When she got back to the counter, she informed me that NONE of the three prescriptions I had filled last night were ready; that I had to come back later. I told her that no, I would stand there and wait while she prepared them. There is no reason that a 24-hour old prescription should not be ready at a 24-hour pharmacy. So I stepped to the left of the register and stood at the counter for about a half-hour, during which there were at least 5 other customers in the same boat as I was.

The good news is, I got to take a break from walking. The bad news is, the only pharmacy within walking distance totally sucks now.

You know how you aren’t supposed to take a walk in the rain and/or cold with wet hair or you might be more susceptible to viruses?

That goes double; nay, TRIPLE, if you already have a cold.

Good times!!

I only waited around for the one prescription I was totally out of, and was giving me withdrawals, so I’ll have to go back in the next couple of days.

If I had any booze in my house, I’d make myself a martini and put it in a martini glass, put on a tattered wedding dress and sneakers, and lots of heavy, heavy makeup. Then I’d put a bathrobe on over the tattered wedding dress, and I’d say, “Ain’t life grand?” Just like Miss Haversham.

IN LOCAL NEWS:

WHOA Holy shit! I heard helicopters earlier, and at the end of one of the shows I’d Tivo’d tonight, there was a little clip of the local news-apparently one of the apartment complexes just two blocks away pretty much burned to the ground tonight.

Maybe I should open my blinds more often. Although I hesitate to do that. When I can see out, others can see in, and I’m not crazy about that idea unless I’m in the kitchen.
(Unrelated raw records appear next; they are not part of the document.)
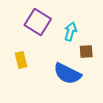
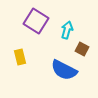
brown square: (86, 52) -> (82, 49), turned 32

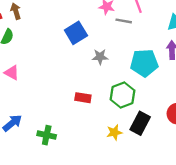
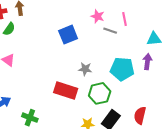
gray star: (100, 57) -> (85, 69), moved
red rectangle: (83, 98) -> (66, 91), size x1.6

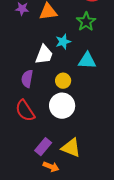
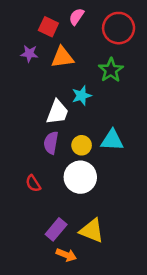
cyan triangle: (87, 61) -> (112, 140), moved
purple semicircle: (27, 79) -> (51, 143), moved
red semicircle: (25, 111) -> (33, 184), size x0.6

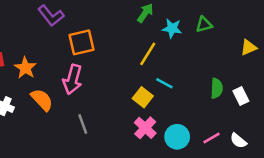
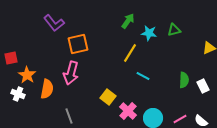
orange star: (25, 68) -> (27, 75), moved
yellow square: (143, 97) -> (108, 97), moved
orange semicircle: (42, 100) -> (47, 89), turned 54
gray line: (83, 124) -> (69, 116), moved

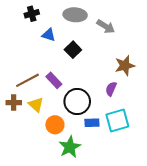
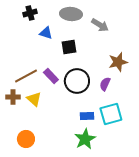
black square: (73, 50) -> (69, 47), turned 35
black circle: (77, 102) -> (77, 81), moved
orange circle: (55, 125) -> (26, 139), moved
green star: (70, 147) -> (85, 139), moved

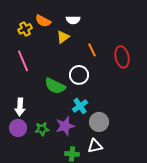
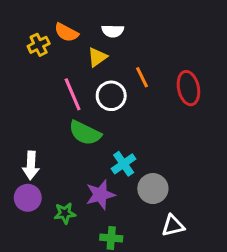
pink line: (23, 61) -> (73, 94), moved
white circle: (79, 75) -> (111, 96), moved
green star: (42, 129) -> (65, 213), moved
white triangle: (95, 146) -> (173, 226), moved

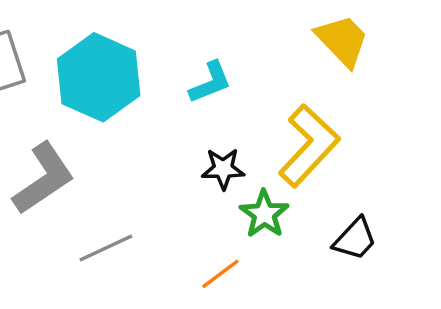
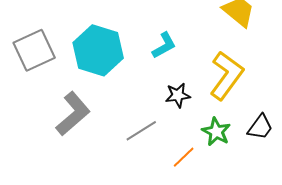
green star: (264, 214) -> (216, 132), moved
gray line: (106, 248) -> (141, 131), moved

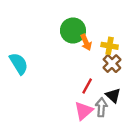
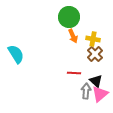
green circle: (73, 30) -> (69, 17), moved
red line: (87, 86) -> (74, 73), turned 64
pink triangle: (84, 111) -> (100, 94), moved

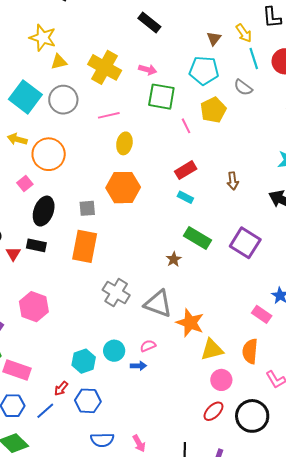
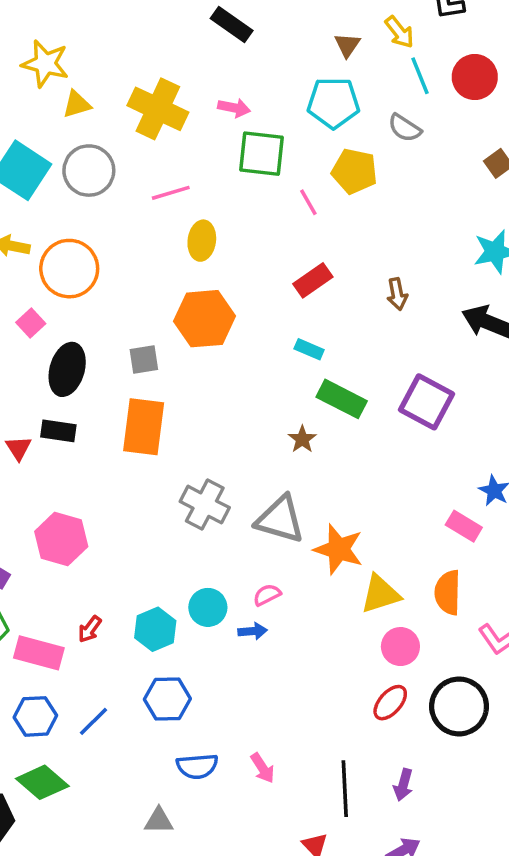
yellow pentagon: (213, 110) -> (354, 171), turned -30
cyan rectangle: (185, 197) -> (309, 349), moved
red arrow: (61, 388) -> (90, 629), moved

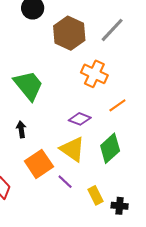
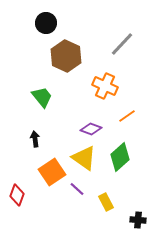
brown hexagon: (69, 33) -> (66, 56), moved
green trapezoid: (28, 85) -> (42, 97), size x0.7
black cross: (120, 206) -> (138, 220), moved

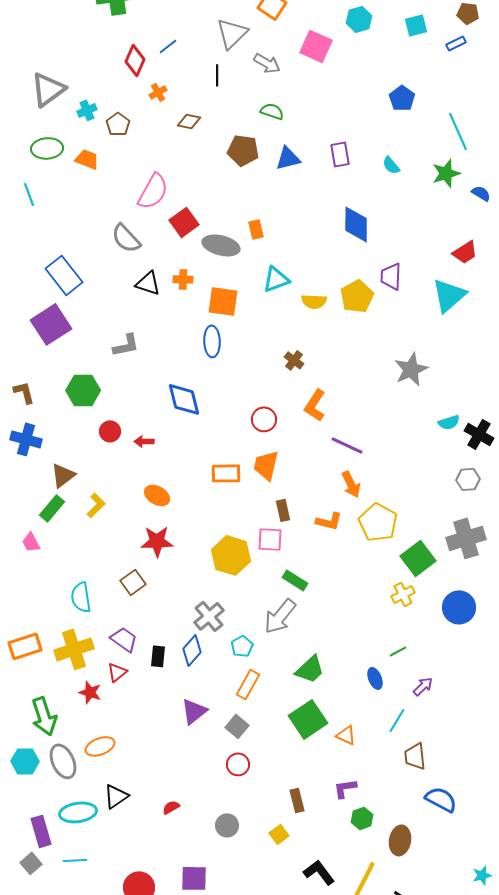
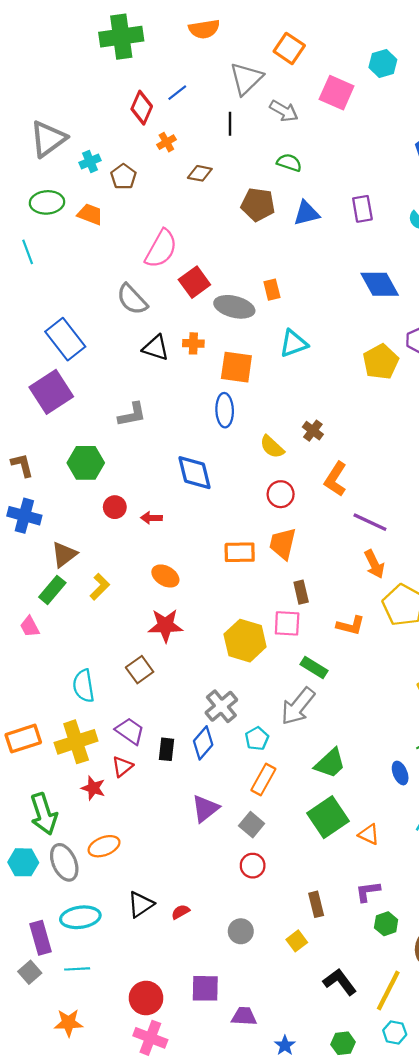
blue diamond: (356, 224) -> (380, 284), turned -30
yellow semicircle: (314, 301) -> (272, 447), moved, turned 40
orange L-shape: (329, 521) -> (351, 626), moved
black triangle: (116, 796) -> (141, 904), moved

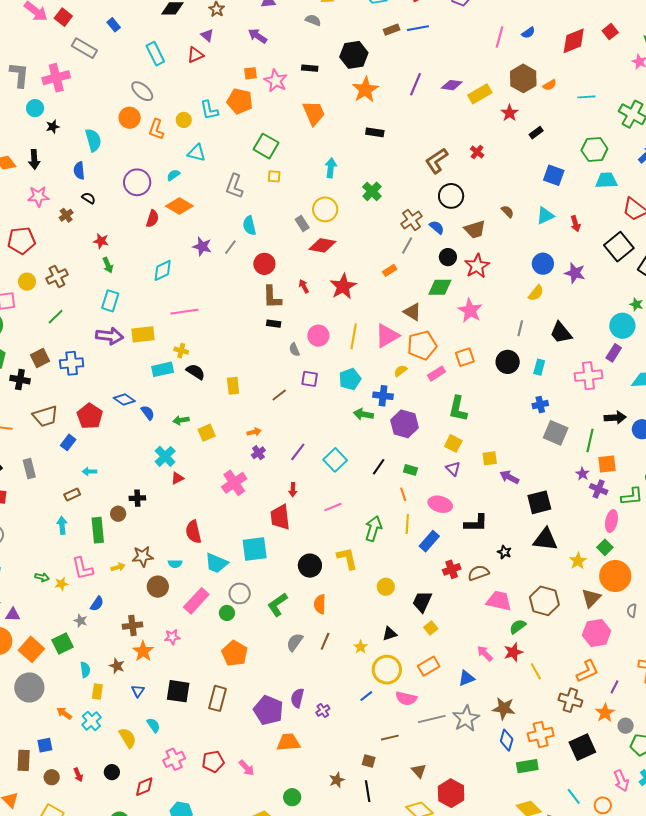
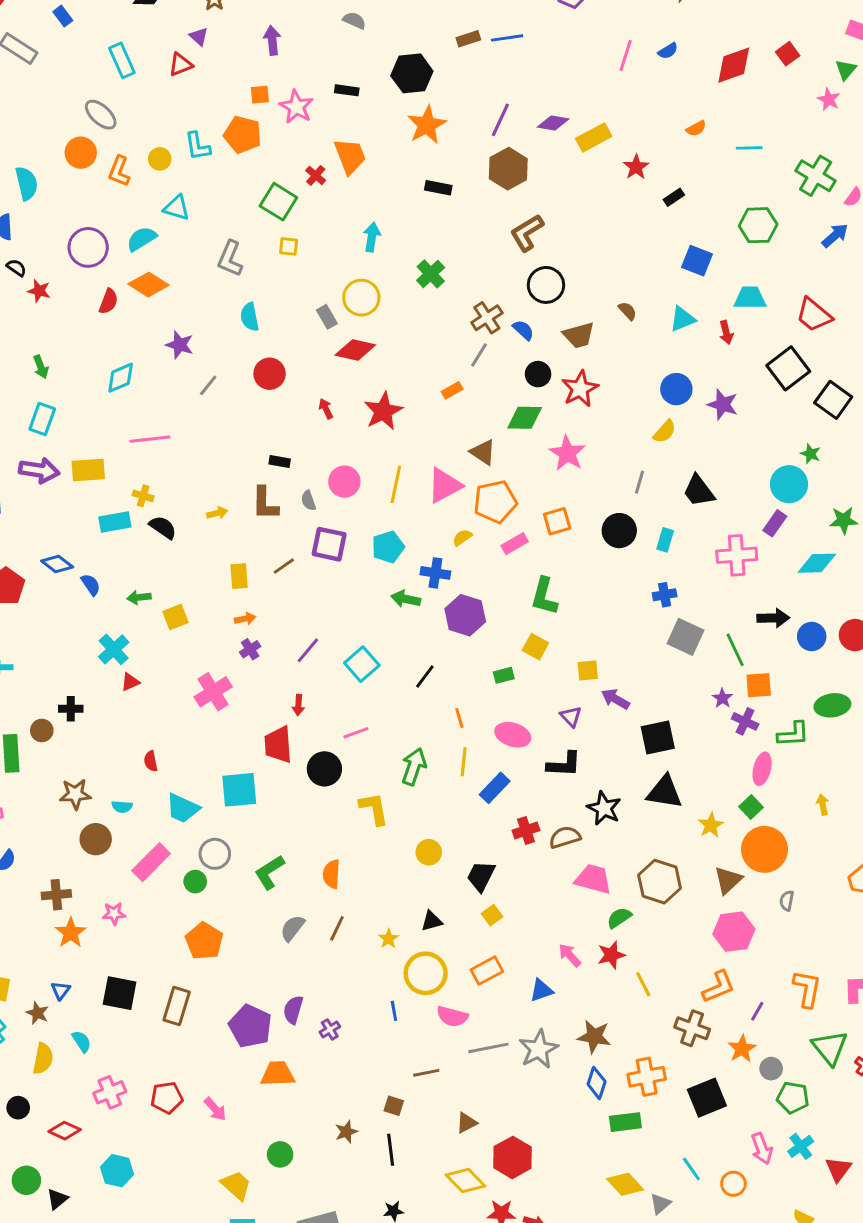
purple arrow: (258, 36) -> (272, 40), turned 48
brown hexagon: (523, 78) -> (508, 169), moved
red cross: (477, 152) -> (316, 175), moved
cyan semicircle: (173, 175) -> (142, 239), size x1.5
cyan trapezoid: (606, 180) -> (750, 298), moved
red star: (101, 241) -> (39, 291), moved
gray line: (230, 247) -> (208, 385), moved
brown L-shape: (272, 297) -> (265, 503), moved
purple square: (310, 379) -> (329, 544), size x1.4
yellow rectangle: (233, 386) -> (239, 576), moved
green line: (590, 440) -> (735, 650), turned -40
purple triangle: (453, 469) -> (571, 717), moved
green rectangle: (410, 470) -> (504, 675), moved, turned -32
red semicircle: (193, 532) -> (151, 761), size x0.6
black star: (504, 552) -> (604, 808), size x1.6
black circle: (310, 566) -> (324, 769), moved
yellow arrow: (118, 567) -> (217, 513), moved
brown star: (117, 666) -> (37, 1013), moved
blue line: (366, 696) -> (394, 1011), turned -64
yellow semicircle: (128, 738) -> (43, 1059), turned 40
brown triangle: (419, 771) -> (467, 1123), turned 42
red diamond: (144, 787) -> (65, 1131), turned 45

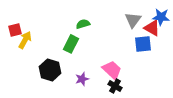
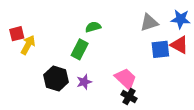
gray triangle: (133, 20) -> (149, 22), turned 36
red triangle: (152, 28) -> (179, 45), moved
purple star: (82, 79) -> (84, 82), moved

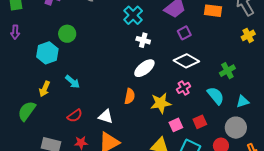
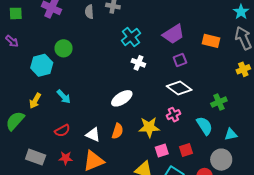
purple arrow: (15, 32) -> (12, 41), turned -56
white ellipse: (144, 68) -> (122, 98), moved
orange semicircle: (130, 96) -> (118, 131), moved

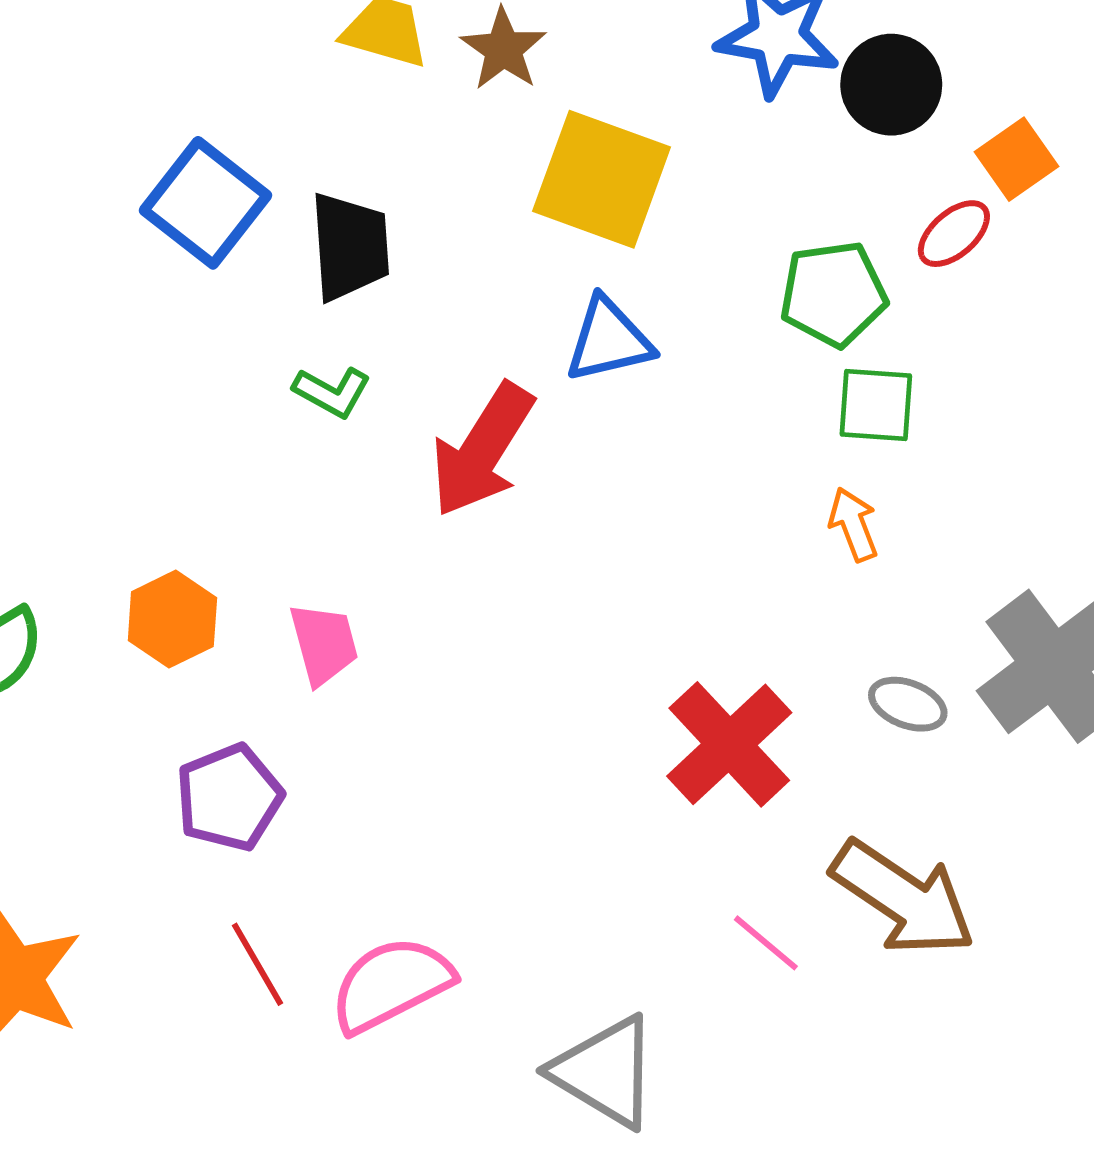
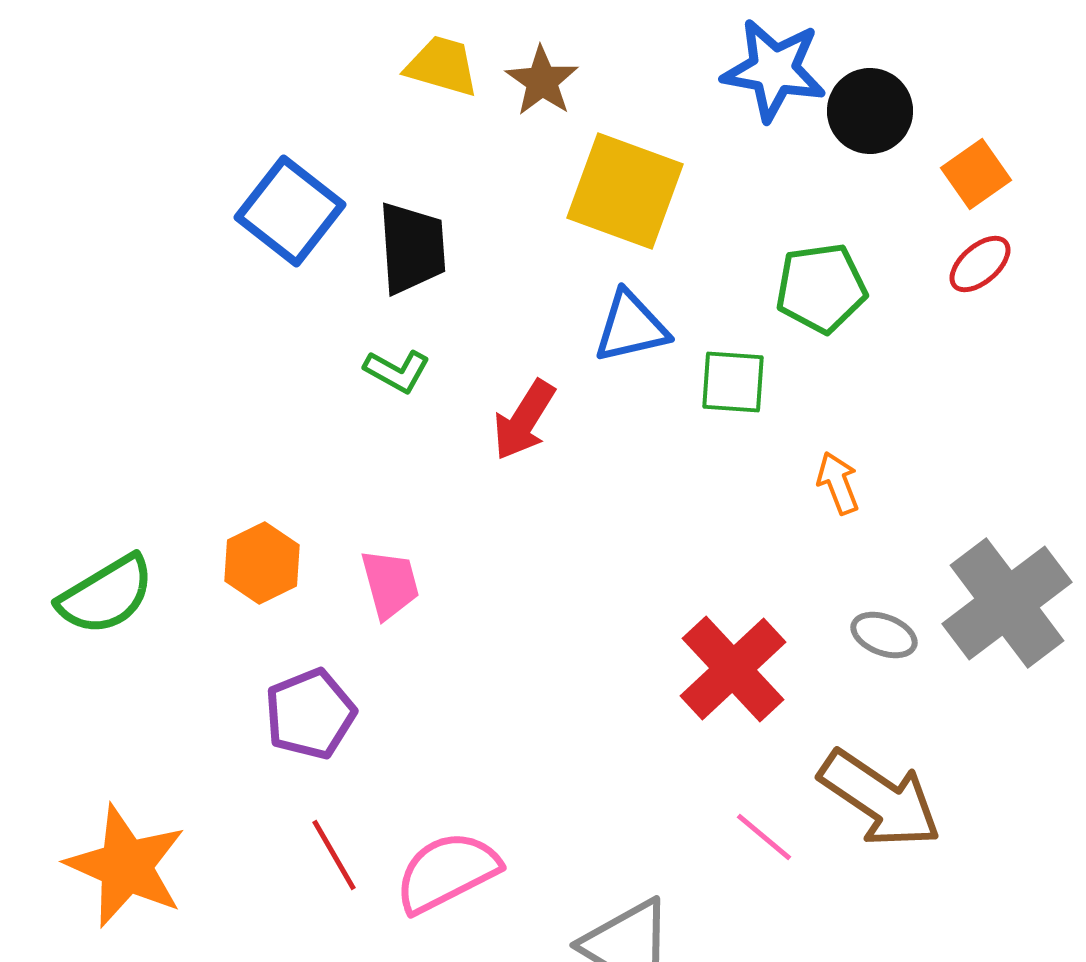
red ellipse: (954, 234) -> (980, 264), moved
green square: (876, 405) -> (733, 382), moved
red arrow: (482, 450) -> (524, 420), size x0.7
I always keep the kitchen blinds open. I don’t know why, and I refuse to try to explain it. Hmmph!

To reward you for reading this pointless ramble, here’s  a funny photo of me with the chicken pox when I was 10 or 11.  I have just recently rediscovered it, and it makes me laugh every time I see it. I hope it does the same for you.  It’s just so pathetic!  But, as I pointed out to several friends, it does explain some of my mystery scars about the face and head.